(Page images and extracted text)
==*==

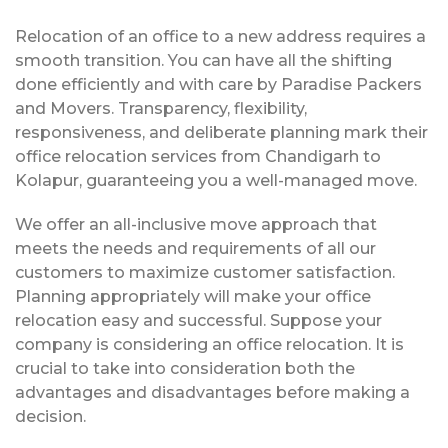
Relocation of an office to a new address requires a
smooth transition. You can have all the shifting
done efficiently and with care by Paradise Packers
and Movers. Transparency, flexibility,
responsiveness, and deliberate planning mark their
office relocation services from Chandigarh to
Kolapur, guaranteeing you a well-managed move.
We offer an all-inclusive move approach that
meets the needs and requirements of all our
customers to maximize customer satisfaction.
Planning appropriately will make your office
relocation easy and successful. Suppose your
company is considering an office relocation. It is
crucial to take into consideration both the
advantages and disadvantages before making a
decision.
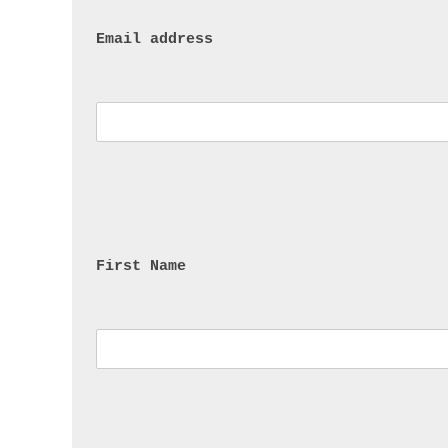
Email address
First Name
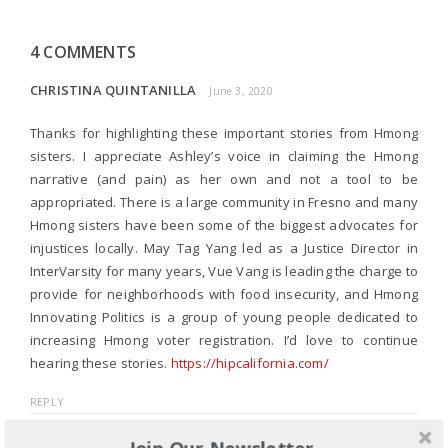
4 COMMENTS
CHRISTINA QUINTANILLA
June 3, 2020
Thanks for highlighting these important stories from Hmong
sisters. I appreciate Ashley’s voice in claiming the Hmong
narrative (and pain) as her own and not a tool to be
appropriated. There is a large community in Fresno and many
Hmong sisters have been some of the biggest advocates for
injustices locally. May Tag Yang led as a Justice Director in
InterVarsity for many years, Vue Vang is leading the charge to
provide for neighborhoods with food insecurity, and Hmong
Innovating Politics is a group of young people dedicated to
increasing Hmong voter registration. I’d love to continue
hearing these stories.
https://hipcalifornia.com/
REPLY
Join Our Newsletter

==*==

Return only the lines of the records in which the string "many" appears.

## [TASK RESPONSE]
appropriated. There is a large community in Fresno and many
InterVarsity for many years, Vue Vang is leading the charge to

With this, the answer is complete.